The plan going forward for continued loosening of restrictions is based on the Governor’s recently announced four stage “roadmap,” which is meant to lead to a full reopening.

Stage 1, Safety and Preparedness, is the stage we are currently in and features continuing to build out testing, contact tracing, the use of personal protective equipment (PPE) and hospital surge capacity. It also includes making essential workplaces as safe as possible through physical and workflow adaptation, widely available PPE, an “essential workforce safety net” and encouraging individual behavior changes. It also includes preparing sector-by-sector safety guidelines for expanded workforce.

Stage 2, lower risk workplaces, is the gradual opening of some lower risk workplaces with adaptations. These include retail outlets for curbside pickup, manufacturing, offices where telework is not possible and the opening of additional public spaces. There is also an expanded workforce safety net including wage replacements so workers can stay home when sick.

Stage 2 also includes the opening of schools and childcare facilities with adaptations. Summer programs may happen and the school year may start earlier. Childcare facilities will provide more care and learning gaps from distance learning will be addressed. However, institutions must ensure students and staff are protected. Stage 2 will also allow a broader workforce to return.

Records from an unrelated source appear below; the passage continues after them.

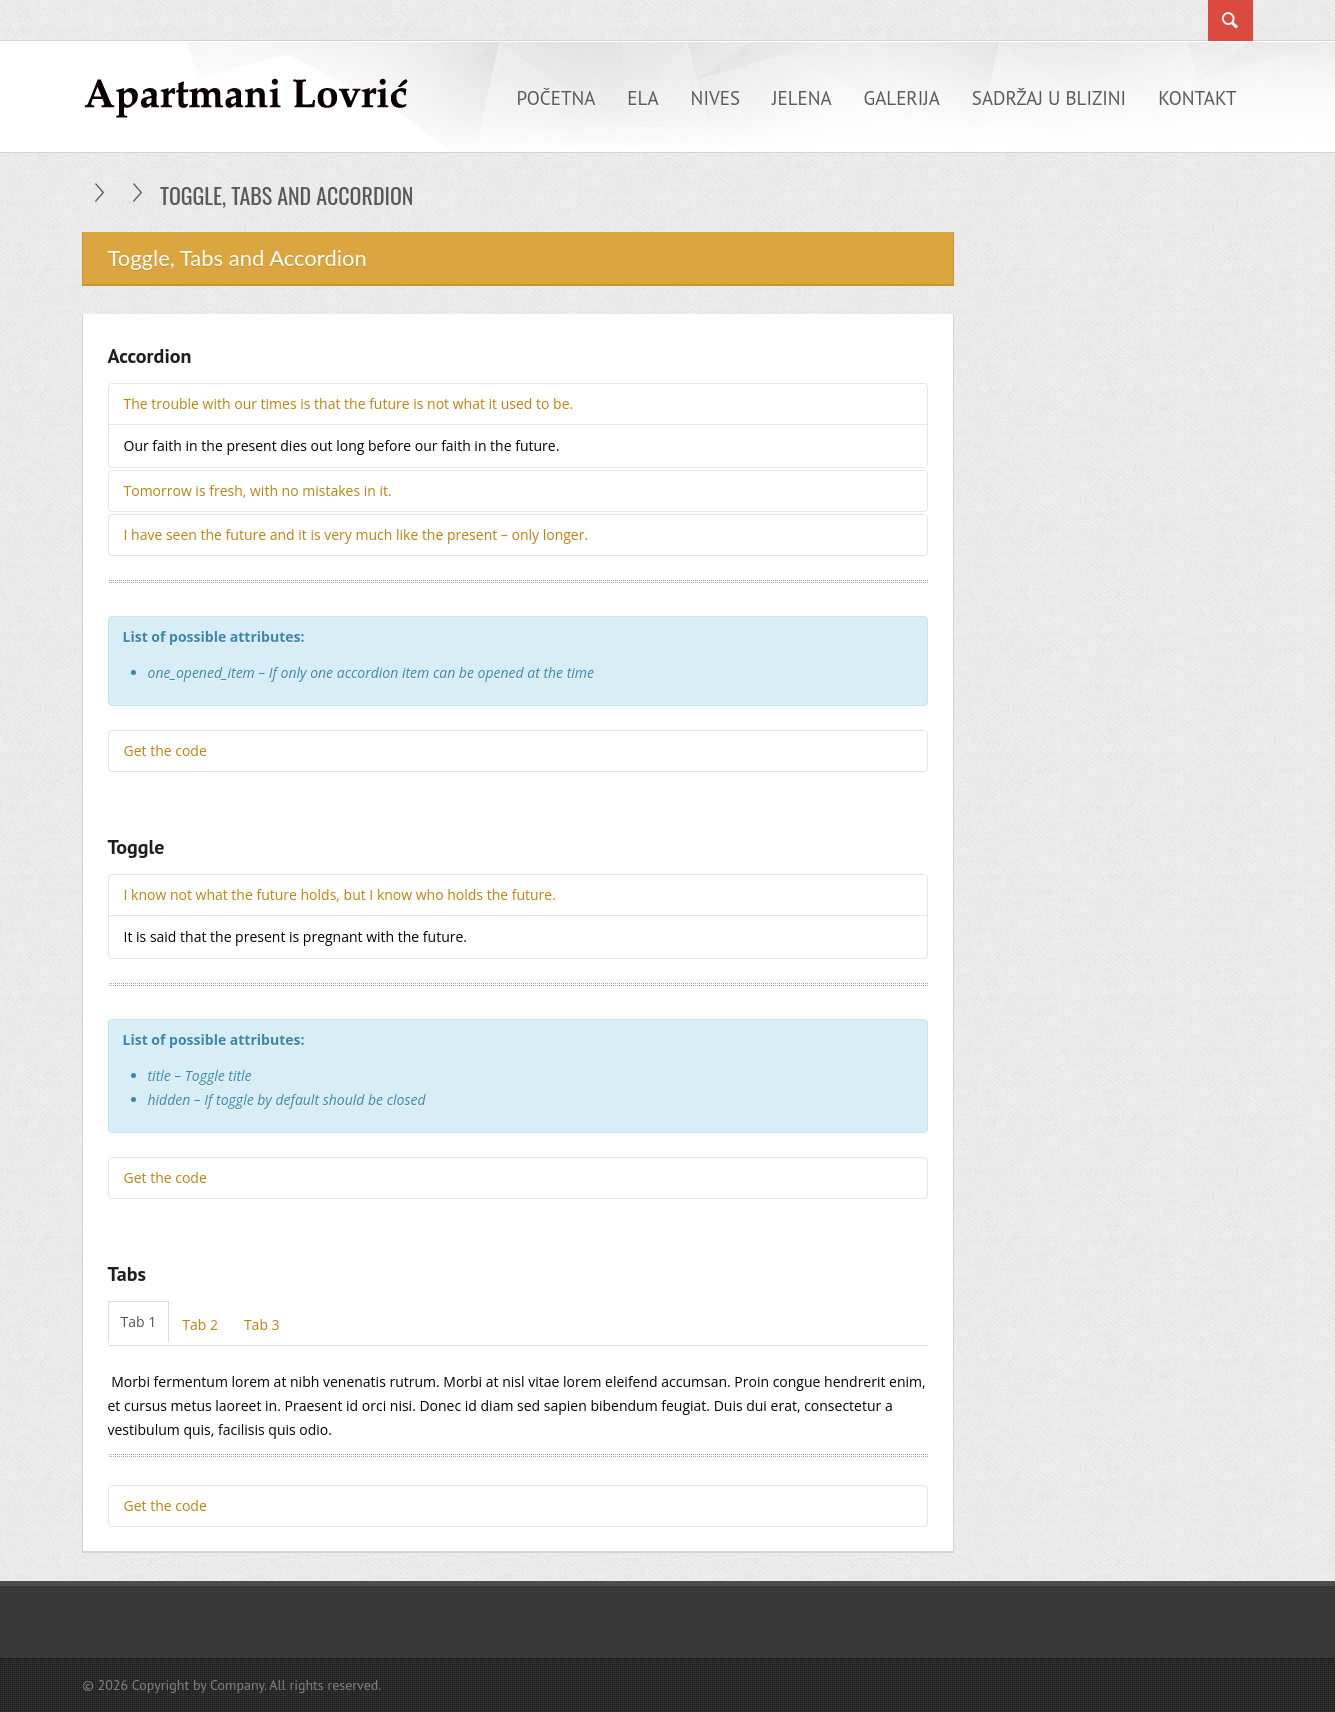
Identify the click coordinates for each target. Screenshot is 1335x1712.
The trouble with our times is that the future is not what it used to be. (349, 403)
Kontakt (1197, 98)
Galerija (902, 98)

The shift to stage 2 will occur, according, to the governor’s order when hospitalizations and ICU trends stabilize, hospital surge capacity is able to meet demand, there is a sufficient supply of PPE to meet demand, there is sufficient testing capacity to meet to meet demand and there is capacity to contact trace statewide. There will be an official order to shift into phase 2, though again a spike in cases could cause a return to phase 1.

Stage 3 will lead to the opening of higher risk workplaces like personal care facilities (hair and nail salons), entertainment venues like theaters and sports venues with no spectators and in person religious services, including weddings. Stage 4, will be a return to near normalcy, and is dependent on therapy development, such as a vaccine.